Renato Benvindo Frata
Vinícius de Morais, em seu lindo e interessante “Poema de Natal” gravou que
| Para isso fomos feitos Para lembrar e ser lembrados Para chorar e fazer chorar Para enterrar os nossos mortos Por isso temos braços longos para os adeuses Mãos para colher o que foi dado Dedos para cavar a terra. Assim será a nossa vida Uma tarde sempre a esquecer Uma estrela a se apagar na treva Um caminho entre dois túmulos Por isso precisamos velar Falar baixo, pisar leve, ver A noite dormir em silêncio. | Não há muito o que dizer Uma canção sobre um berço Um verso, talvez, de amor Uma prece por quem se vai Mas que essa hora não esqueça E por ela os nossos corações Se deixem, graves e simples. Pois para isso fomos feitos Para a esperança no milagre Para a participação da poesia Para ver a face da morte De repente nunca mais esperaremos… Hoje a noite é jovem; da morte, apenas Nascemos, imensamente. |
Pensando cá com meus botões (eles são excelentes confidentes). A tudo ouvem e, mesmo no seu definitivo silêncio respondem, indicam, sugerem… Por isso os tenho em tão alta conta.
Nesse solilóquio, mostraram-me que embora Vinícius tenha razão com respeito ao cumprimento dos braços, não devem servir apenas para adeuses, mas também e principalmente, para o acolhimento que denominamos abraço.
“Por isso temos braços longos para longos abraços” ousaria interpretar (não modificar) o lindo verso.
No seguinte onde ele põe: “Mãos para colher o que foi dado”. Eu arriscaria aumentar a conotação para: “Mãos para oferecer do melhor que temos…”
E no outro que fecha a oração: “Dedos para cavar a terra”, interpretaria como “Dedos para cobrir covas de sementes”.
Pretensão boba, eu sei, saída de simples botões conversadores, xeretas e analfabetos em um momento qualquer que, não se tendo muito em que pensar, pensa-se o impróprio.
Entretanto, deixando de pinçar os versos e os analisar pelo conjunto poético que obedece à sequência lógica dos termos “somos feitos, ser lembrados, fazer chorar, enterrar…” que dão simetria ao poema, vejo que o poeta mostra a morte como a construtividade da vida, sabendo-a finita.

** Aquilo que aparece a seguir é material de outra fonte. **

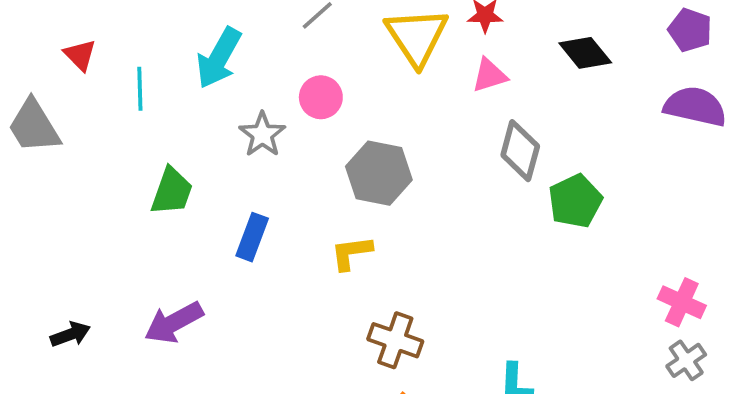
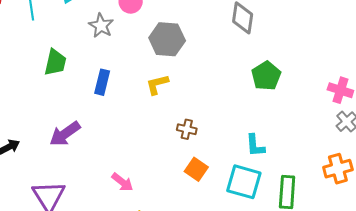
green pentagon: (575, 201) -> (266, 76), moved
brown cross: (395, 340) -> (187, 129), size x0.7

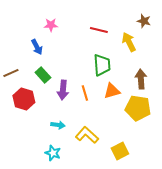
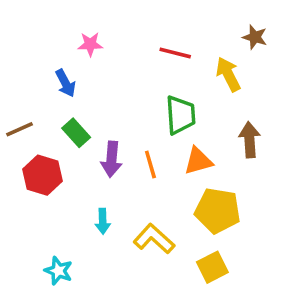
yellow pentagon: (138, 108) -> (218, 211), moved
cyan arrow: (58, 125) -> (103, 221), turned 80
cyan star: (53, 153) -> (58, 271), moved

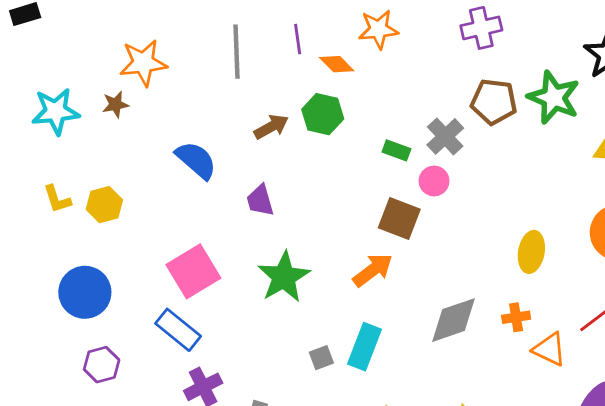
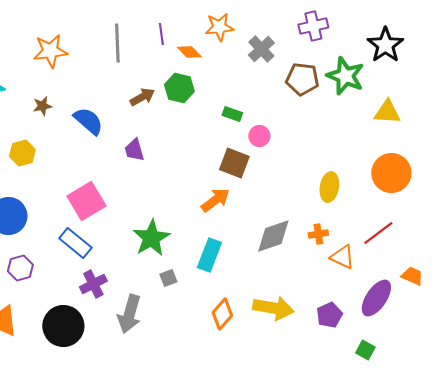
purple cross: (481, 28) -> (313, 26), moved
brown star: (115, 104) -> (42, 106), moved
gray cross: (445, 136) -> (261, 49), moved
green star: (284, 277) -> (151, 238), moved
gray square: (321, 358) -> (168, 278), moved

Os braços longos… as mãos a receber oferta, os dedos a cavar demonstram sobriedade e, por que não, cumplicidade. Não há surpresa nos gestos, mas, espera.
E segue a bem dizer da brevidade entre o nascer, o viver e o morrer: um caminho entre dois túmulos, por exemplo, que refletem a nossa fragilidade frente ao mundo, e o respeito diante do mistério.
Na verdade, a perfeição do poema e, claro, do seu autor, não aceita intromissão, por maior que seja o tamanho do nariz do pretenso interventor.